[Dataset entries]

Content starts

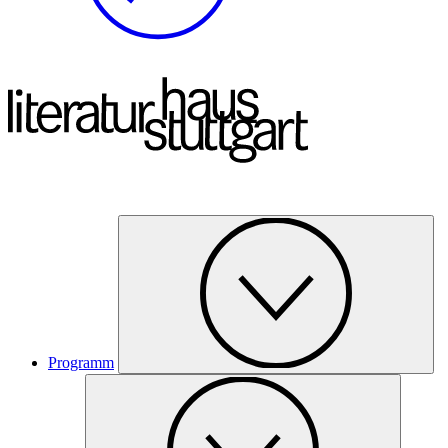
Programm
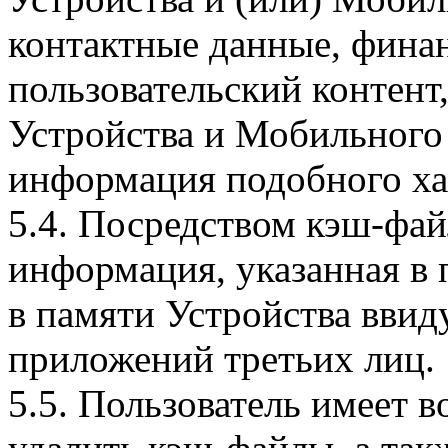
контактные данные, фина
пользовательский контент
Устройства и Мобильного 
информация подобного ха
5.4. Посредством кэш-фа
информация, указанная в 
в памяти Устройства вви
приложений третьих лиц.
5.5. Пользователь имеет 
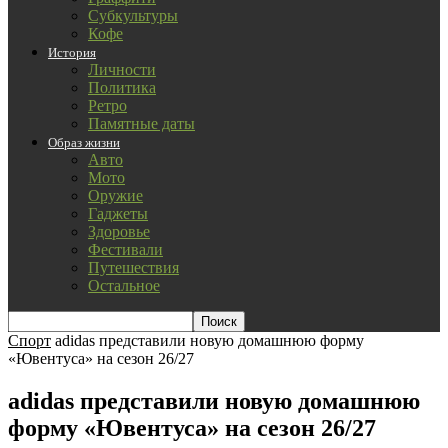
Субкультуры
Кофе
История
Личности
Политика
Ретро
Памятные даты
Образ жизни
Авто
Мото
Оружие
Гаджеты
Здоровье
Фестивали
Путешествия
Остальное
Спорт
adidas представили новую домашнюю форму
«Ювентуса» на сезон 26/27
adidas представили новую домашнюю
форму «Ювентуса» на сезон 26/27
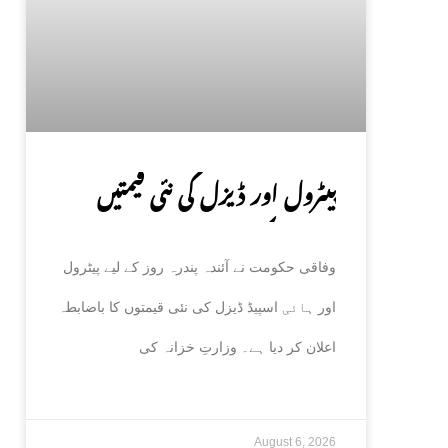
پیٹرول اور ڈیزل کی نئی قیمتیں
جاری، حکومت کا باضابطہ اعلان
وفاقی حکومت نے آئندہ پندرہ روز کے لیے پیٹرول
اور ہائی اسپیڈ ڈیزل کی نئی قیمتوں کا باضابطہ
اعلان کر دیا ہے۔ وزارتِ خزانہ کی
August 6, 2026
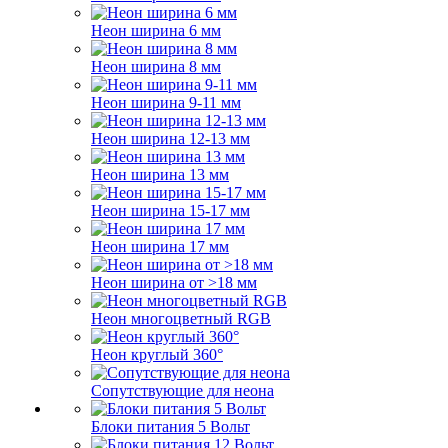
Неон ширина 6 мм
Неон ширина 8 мм
Неон ширина 9-11 мм
Неон ширина 12-13 мм
Неон ширина 13 мм
Неон ширина 15-17 мм
Неон ширина 17 мм
Неон ширина от >18 мм
Неон многоцветный RGB
Неон круглый 360°
Сопутствующие для неона
Блоки питания 5 Вольт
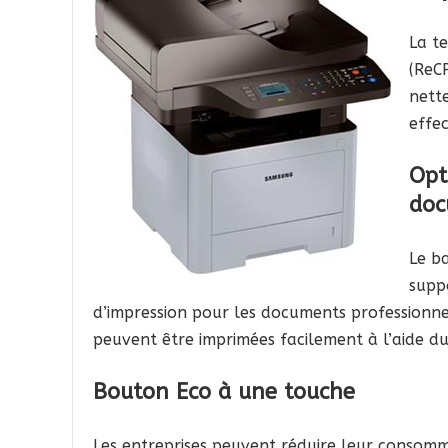
La t
(ReC
nett
effec
Opt
doc
Le b
suppo
d’impression pour les documents professionne
peuvent être imprimées facilement à l’aide du
Bouton Eco à une touche
Les entreprises peuvent réduire leur consom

Content ends

Search the data for "сезон" and list every line in which it occurs.

«Ювентуса» на сезон 26/27
форму «Ювентуса» на сезон 26/27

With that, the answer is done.